Universitas Teknologi Informasi Kota Ho Chi Minh menghabiskan lebih dari 10 miliar VND untuk membeli superserver AI NVIDIA DGX A100 dari Nvidia untuk keperluan pengajaran dan penelitian.
Dr. Nguyen Tan Tran Minh Khang, Wakil Rektor Universitas Teknologi Informasi, Universitas Nasional Vietnam Kota Ho Chi Minh, mengumumkan pada pagi hari tanggal 29 Februari bahwa superserver telah tiba di universitas setelah sembilan bulan negosiasi dengan Nvidia Corporation, AS. Universitas ini merupakan lembaga pendidikan pertama di Vietnam yang memiliki superserver AI NVIDIA DGX A100 dari produsen chip terbesar di dunia.

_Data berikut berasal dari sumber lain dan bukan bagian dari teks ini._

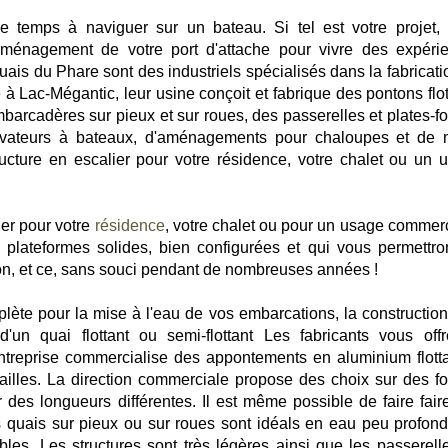
temps à naviguer sur un bateau. Si tel est votre projet, 
'aménagement de votre port d'attache pour vivre des expéri
Quais du Phare sont des industriels spécialisés dans la fabricat
 Lac-Mégantic, leur usine conçoit et fabrique des pontons flot
mbarcadères sur pieux et sur roues, des passerelles et plates-f
lévateurs à bateaux, d'aménagements pour chaloupes et de 
ucture en escalier pour votre résidence, votre chalet ou un 
er pour votre
résidence
, votre chalet ou pour un usage commerc
 plateformes solides, bien configurées et qui vous permettro
son, et ce, sans souci pendant de nombreuses années !
lète pour la mise à l'eau de vos embarcations, la construction
'un quai flottant ou semi-flottant Les fabricants vous off
'entreprise commercialise des appontements en aluminium flotta
t tailles. La direction commerciale propose des choix sur des f
 des longueurs différentes. Il est même possible de faire fair
s quais sur pieux ou sur roues sont idéals en eau peu profonde
dables. Les structures sont très légères ainsi que les passerell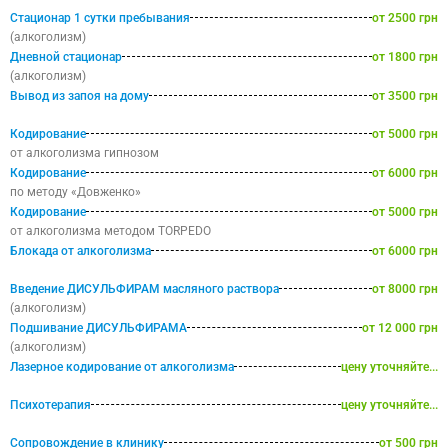
Стационар 1 сутки пребывания
от 2500 грн
(алкоголизм)
Дневной стационар
от 1800 грн
(алкоголизм)
Вывод из запоя на дому
от 3500 грн
Кодирование
от 5000 грн
от алкоголизма гипнозом
Кодирование
от 6000 грн
по методу «Довженко»
Кодирование
от 5000 грн
от алкоголизма методом TORPEDO
Блокада от алкоголизма
от 6000 грн
Введение ДИСУЛЬФИРАМ масляного раствора
от 8000 грн
(алкоголизм)
Подшивание ДИСУЛЬФИРАМА
от 12 000 грн
(алкоголизм)
Лазерное кодирование от алкоголизма
цену уточняйте...
Психотерапия
цену уточняйте...
Сопровождение в клинику
от 500 грн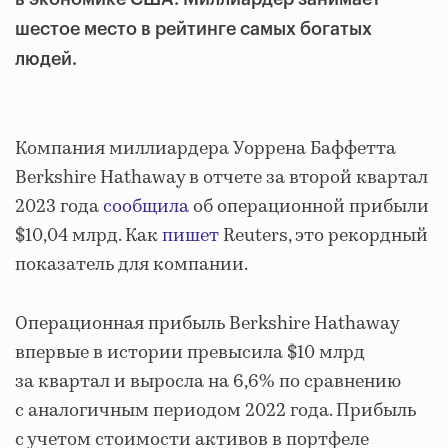
шестое место в рейтинге самых богатых
людей.
Компания миллиардера Уоррена Баффетта
Berkshire Hathaway в отчете за второй квартал
2023 года
сообщила
об операционной прибыли
$10,04 млрд. Как
пишет
Reuters, это рекордный
показатель для компании.
Операционная прибыль Berkshire Hathaway
впервые в истории превысила $10 млрд
за квартал и выросла на 6,6% по сравнению
с аналогичным периодом 2022 года. Прибыль
с учетом стоимости активов в портфеле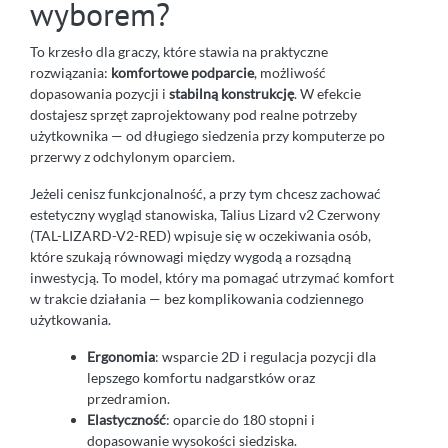
wyborem?
To krzesło dla graczy, które stawia na praktyczne
rozwiązania:
komfortowe podparcie
, możliwość
dopasowania pozycji i
stabilną konstrukcję
. W efekcie
dostajesz sprzęt zaprojektowany pod realne potrzeby
użytkownika — od długiego siedzenia przy komputerze po
przerwy z odchylonym oparciem.
Jeżeli cenisz funkcjonalność, a przy tym chcesz zachować
estetyczny wygląd stanowiska, Talius Lizard v2 Czerwony
(TAL-LIZARD-V2-RED) wpisuje się w oczekiwania osób,
które szukają równowagi między wygodą a rozsądną
inwestycją. To model, który ma pomagać utrzymać komfort
w trakcie działania — bez komplikowania codziennego
użytkowania.
Ergonomia
: wsparcie 2D i regulacja pozycji dla
lepszego komfortu nadgarstków oraz
przedramion.
Elastyczność
: oparcie do 180 stopni i
dopasowanie wysokości siedziska.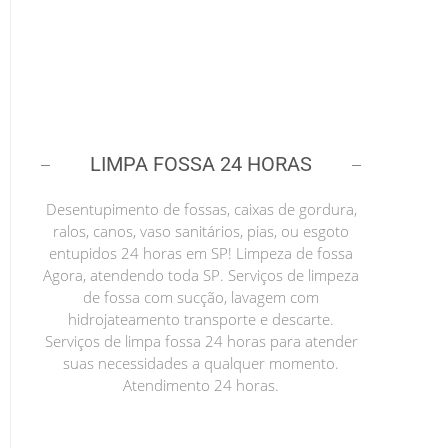
LIMPA FOSSA 24 HORAS
Desentupimento de fossas, caixas de gordura,
ralos, canos, vaso sanitários, pias, ou esgoto
entupidos 24 horas em SP! Limpeza de fossa
Agora, atendendo toda SP. Serviços de limpeza
de fossa com sucção, lavagem com
hidrojateamento transporte e descarte.
Serviços de limpa fossa 24 horas para atender
suas necessidades a qualquer momento.
Atendimento 24 horas.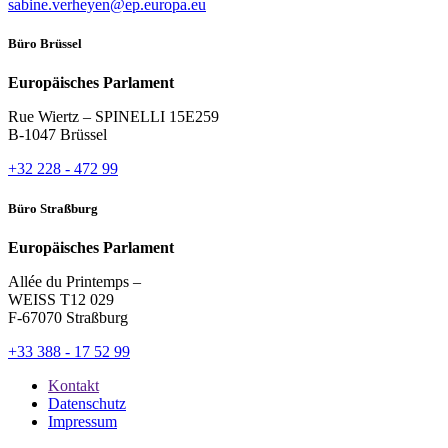
sabine.verheyen@ep.europa.eu
Büro Brüssel
Europäisches Parlament
Rue Wiertz – SPINELLI 15E259
B-1047 Brüssel
+32 228 - 472 99
Büro Straßburg
Europäisches Parlament
Allée du Printemps –
WEISS T12 029
F-67070 Straßburg
+33 388 - 17 52 99
Kontakt
Datenschutz
Impressum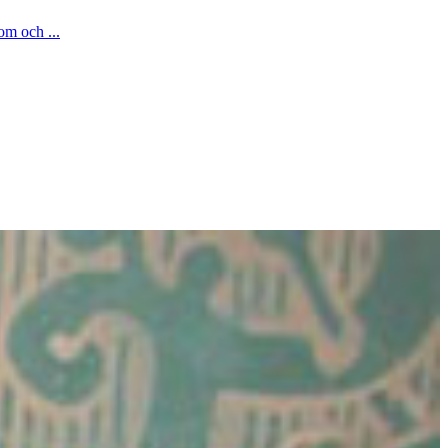
om och ...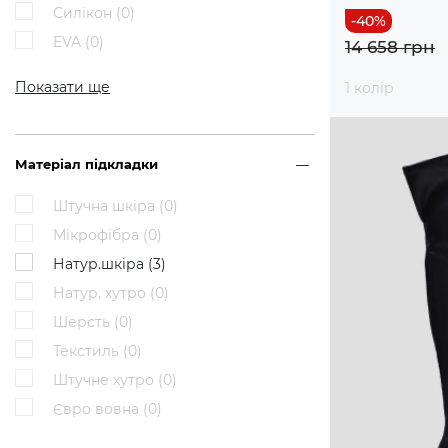
Силікон (
0
)
EVA (
0
)
14 658 грн
Показати ще
1 колір
Матеріал підкладки
Штучна шкіра (
0
)
Мікрофібра (
0
)
Натур.шкіра (
3
)
Натур. хутро (
0
)
Шерсть (
0
)
Текстиль (
0
)
Штучне хутро (
0
)
Євро вовна (
0
)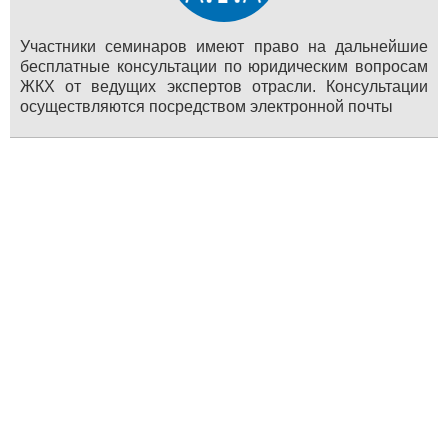
Участники семинаров имеют право на дальнейшие
бесплатные консультации по юридическим вопросам
ЖКХ от ведущих экспертов отрасли. Консультации
осуществляются посредством электронной почты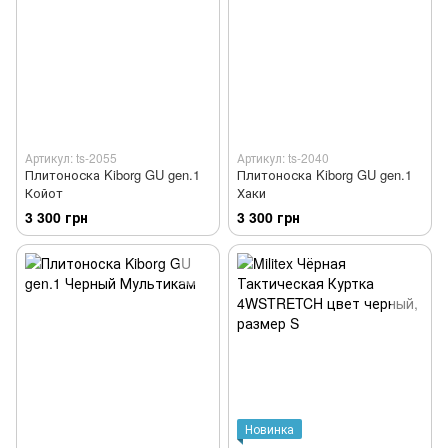
Артикул: ts-2055
Артикул: ts-2040
Плитоноска Kiborg GU gen.1
Плитоноска Kiborg GU gen.1
Койот
Хаки
3 300 грн
3 300 грн
Новинка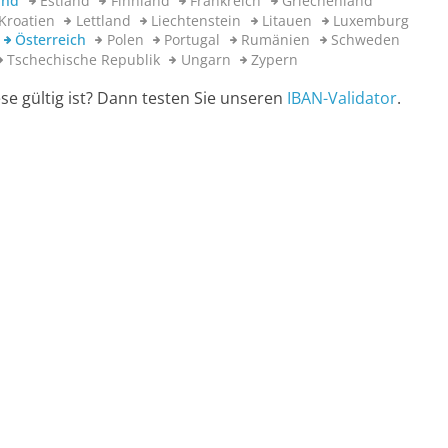
and
Estland
Finnland
Frankreich
Griechenland
Kroatien
Lettland
Liechtenstein
Litauen
Luxemburg
Österreich
Polen
Portugal
Rumänien
Schweden
Tschechische Republik
Ungarn
Zypern
se gültig ist? Dann testen Sie unseren
IBAN-Validator
.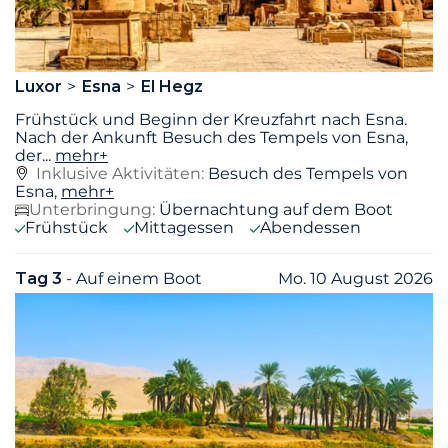
Luxor
Esna
El Hegz
Frühstück und Beginn der Kreuzfahrt nach Esna.
Nach der Ankunft Besuch des Tempels von Esna,
der
...
mehr+
Inklusive Aktivitäten:
Besuch des Tempels von
Esna,
mehr+
Unterbringung:
Übernachtung auf dem Boot
Frühstück
Mittagessen
Abendessen
Tag 3
- Auf einem Boot
Mo. 10 August 2026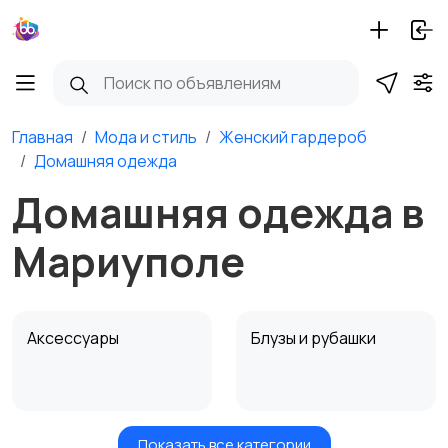
Главная
Мода и стиль
Женский гардероб
Домашняя одежда
Домашняя одежда в
Мариуполе
Аксессуары
Блузы и рубашки
Показать все категории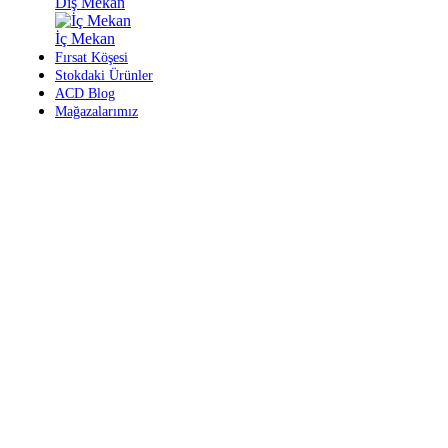
Dış Mekan
İç Mekan
Fırsat Köşesi
Stokdaki Ürünler
ACD Blog
Mağazalarımız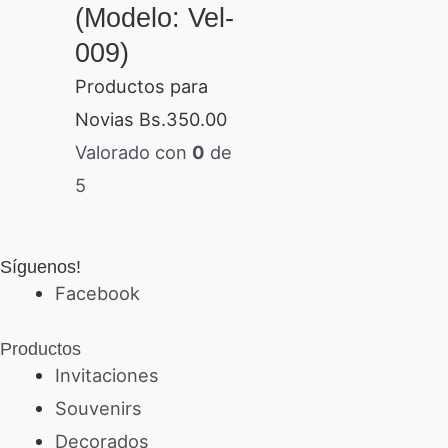
(Modelo: Vel-
009)
Productos para
Novias
Bs.
350.00
Valorado con
0
de
5
Síguenos!
Facebook
Productos
Invitaciones
Souvenirs
Decorados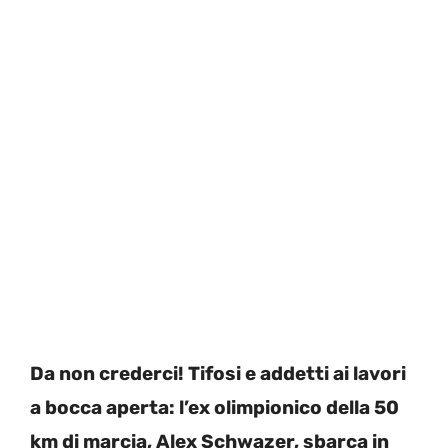
Da non crederci! Tifosi e addetti ai lavori
a bocca aperta: l’ex olimpionico della 50
km di marcia, Alex Schwazer, sbarca in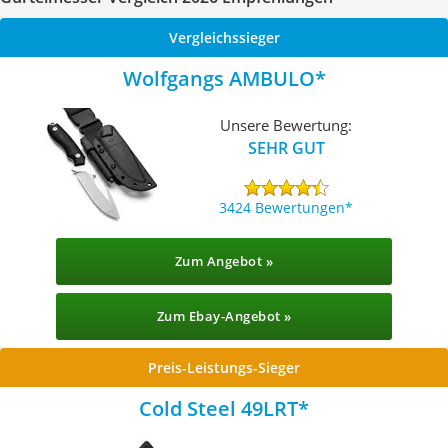
Vergleichssieger
Wolfgangs AMBULO
Unsere Bewertung:
SEHR GUT
3424 Bewertungen
Zum Angebot »
Zum Ebay-Angebot »
Preis-Leistungs-Sieger
Cold Steel 49LRT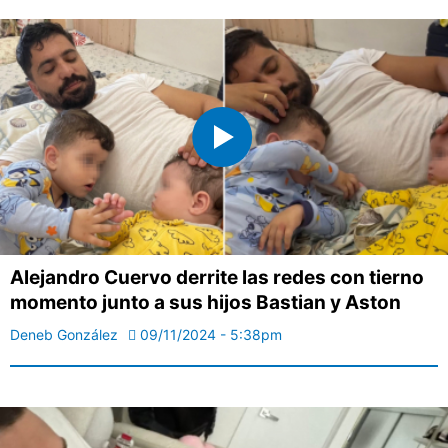
Alejandro Cuervo derrite las redes con tierno
momento junto a sus hijos Bastian y Aston
Deneb González
09/11/2024 - 5:38pm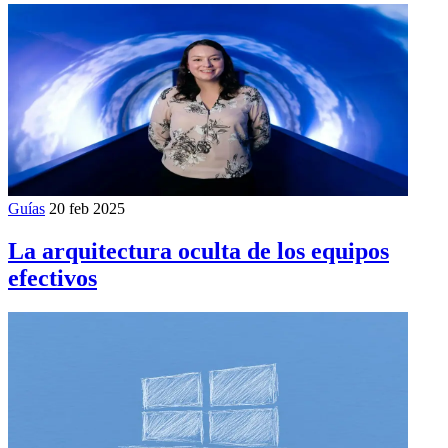
Guías
20 feb 2025
La arquitectura oculta de los equipos
efectivos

Ia menyatakan bahwa superserver ini adalah sistem universal untuk semua infrastruktur AI, mulai dari analitik dan pelatihan hingga inferensi. Mesin ini mengemas komputer berdensitas tinggi dengan kinerja pemrosesan AI hingga 5 petaFLOPS ke dalam sasis 6U, menggantikan seluruh menara infrastruktur dengan satu platform tunggal untuk semua beban kerja AI. Ini adalah salah satu superserver Nvidia paling canggih yang tersedia saat ini.
Menurut Bapak Khang, NVIDIA DGX A100 akan digunakan dalam penelitian dan pengajaran di bidang Kecerdasan Buatan, Ilmu Data, dan Teknologi Informasi. Selain itu, 6.000 mahasiswa dari disiplin ilmu lain di universitas tersebut dapat mendaftar untuk menggunakan mesin tersebut jika mereka memiliki instruktur pembimbing.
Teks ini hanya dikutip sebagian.